Le contentieux relatif au contrat de location de coffre-fort tend souvent à rechercher la responsabilité du banquier pour la perte de la chose entreposée. Mais il peut, aussi, se manifester à l'occasion d'une privation temporaire. En témoigne l'arrêt du 11 octobre dernier, rendu par la Chambre commerciale de la Cour de cassation (1), condamnant le banquier à indemniser le client qui a été privé, pendant un certain temps, de l'accès à son coffre, quand bien même l'entrave serait-elle due à un évènement extérieur à la volonté du banquier. En l'espèce, une banque conclut un contrat de location de coffre-fort avec un client qui y dépose des bons au porteur avant qu'un incendie ne dévaste ses locaux. Un arrêté de péril est alors pris par le préfet de police et, quelque temps plus tard, le client est informé par la banque que, si la salle des coffres n'a pas directement été atteinte par l'incendie, d'importants travaux de consolidation doivent, néanmoins, être entrepris, ce qui rend son accès impossible avant plusieurs mois. Le client, n'ayant pu effectivement accéder à son coffre pendant près d'un an, assigne subséquemment la banque en responsabilité pour la perte des intérêts consécutive à l'immobilisation de ses titres.

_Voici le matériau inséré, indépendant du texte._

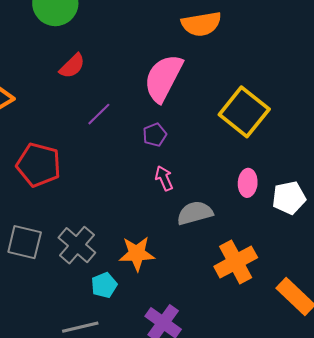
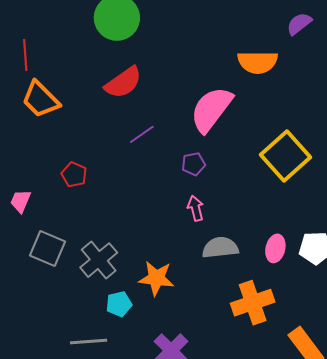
red semicircle: (72, 66) -> (123, 83), size x1.4
red pentagon: (39, 165) -> (74, 175), size x0.6
pink ellipse: (248, 183) -> (275, 248), moved

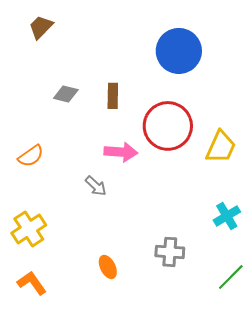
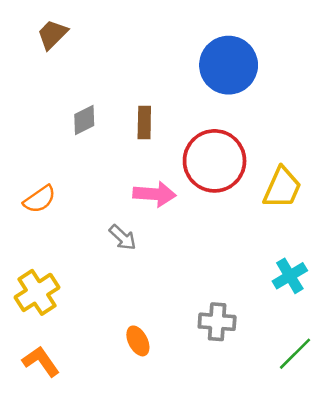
gray diamond: (66, 94) -> (84, 120), turned -40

Débouté par les premiers juges, il est, ensuite, accueilli par les juges du second degré (2). La banque forme, alors, un pourvoi que rejette finalement la Chambre commerciale en apportant plusieurs réponses inédites aux différentes questions posées.

La banque peut-elle d'abord soutenir que la mise à disposition d'un coffre-fort, moyennant un loyer, est un contrat de location soumis aux règles de l'article 1722 du Code civil (N° Lexbase : L1844ABW), et partant, qu'une interdiction administrative relève du fait du prince et exclut toute indemnisation ? Placer le débat sur la nature juridique du contrat est habile car aux termes de cet article, "si, pendant la durée du bail, la chose louée est détruite [...] par cas fortuit [...], il n'y a lieu à aucun dédommagement". La banque pouvait, d'ailleurs, d'autant plus, emprunter une telle voie que la jurisprudence y paraissait favorable. Dans ce même incendie, mais pour un autre client, la cour d'appel de Paris avait ainsi déjà pu considérer que le contrat de coffre-fort constituait un contrat de louage de bien meuble pour lequel l'article 1722 du Code civil devait recevoir application, même quand -suivant une jurisprudence constante (3)-, le locataire se trouve dans l'impossibilité de jouir de la chose (4). La Cour de cassation, dans un arrêt plus ancien, avait pu, au contraire, qualifier un tel contrat de louage d'immeuble, mais c'était pour rendre plus encore applicable l'article 1722 (5). Dans une autre décision, elle avait aussi admis le caractère exonératoire du fait du prince (6). Une telle argumentation ne pouvait à la vérité prospérer. Rompant avec les arrêts antérieurs, les Hauts magistrats décident, très justement, que "l'article 1722 du Code civil n'est pas applicable au contrat par lequel la banque loue à un client un compartiment ou un coffre dont elle assume la surveillance et auquel le client ne peut accéder qu'avec le concours du banquier". La déconnexion opérée sur ce point, entre le contrat de location de coffre-fort et le droit commun du louage, ne peut qu'apparaître salutaire pour le client, car en définitive, il n'a qu'un accès limité à la chose louée, sans jamais en avoir la maîtrise.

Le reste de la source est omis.